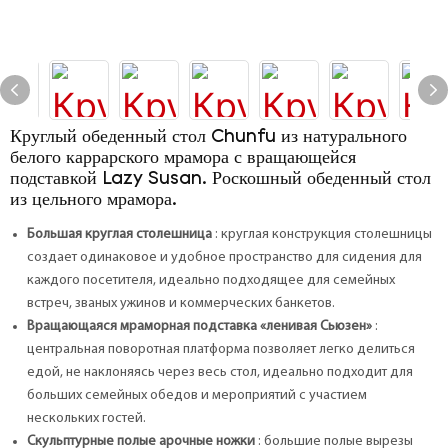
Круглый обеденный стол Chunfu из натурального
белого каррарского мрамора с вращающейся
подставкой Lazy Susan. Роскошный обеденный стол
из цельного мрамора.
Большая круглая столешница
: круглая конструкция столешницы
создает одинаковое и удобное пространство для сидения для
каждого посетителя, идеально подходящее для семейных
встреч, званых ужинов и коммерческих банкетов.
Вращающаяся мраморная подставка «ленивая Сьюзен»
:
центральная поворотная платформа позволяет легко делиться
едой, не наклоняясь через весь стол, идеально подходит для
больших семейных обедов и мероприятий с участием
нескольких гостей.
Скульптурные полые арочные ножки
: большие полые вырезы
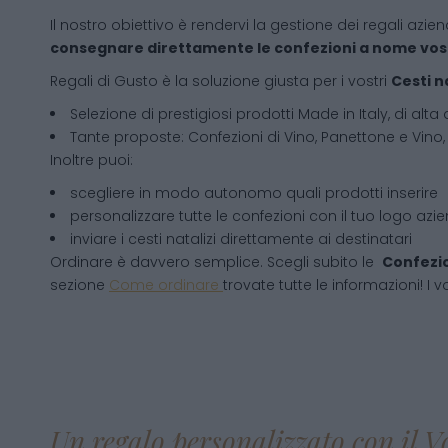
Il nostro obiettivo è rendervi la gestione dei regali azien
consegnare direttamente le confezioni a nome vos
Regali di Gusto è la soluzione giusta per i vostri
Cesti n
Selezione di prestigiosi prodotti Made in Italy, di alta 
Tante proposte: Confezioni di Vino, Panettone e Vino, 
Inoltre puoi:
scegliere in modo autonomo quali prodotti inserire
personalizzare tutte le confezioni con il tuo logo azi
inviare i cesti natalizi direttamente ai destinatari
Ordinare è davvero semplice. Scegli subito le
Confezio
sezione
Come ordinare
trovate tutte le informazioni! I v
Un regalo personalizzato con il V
...
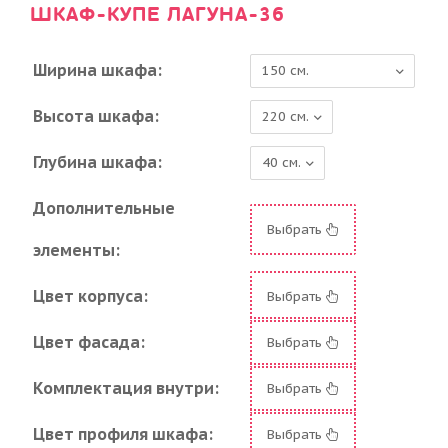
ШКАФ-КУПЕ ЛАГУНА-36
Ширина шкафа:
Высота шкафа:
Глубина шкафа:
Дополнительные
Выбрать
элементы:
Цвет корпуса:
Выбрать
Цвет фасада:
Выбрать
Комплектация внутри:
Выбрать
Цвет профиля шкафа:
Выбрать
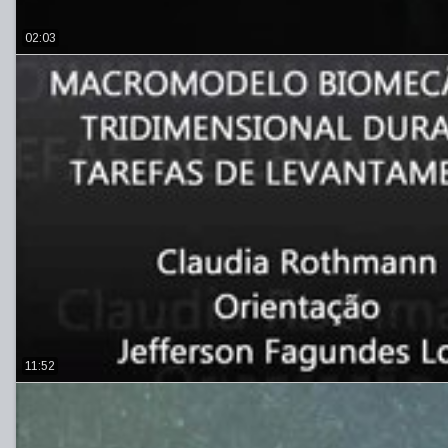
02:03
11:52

■ **Instructions for the task**:
The expected answer is a copy of each line in the records that holds the word "prodotti".

■ **Result of this exercise**:
Selezione di prestigiosi prodotti Made in Italy, di alta 
scegliere in modo autonomo quali prodotti inserire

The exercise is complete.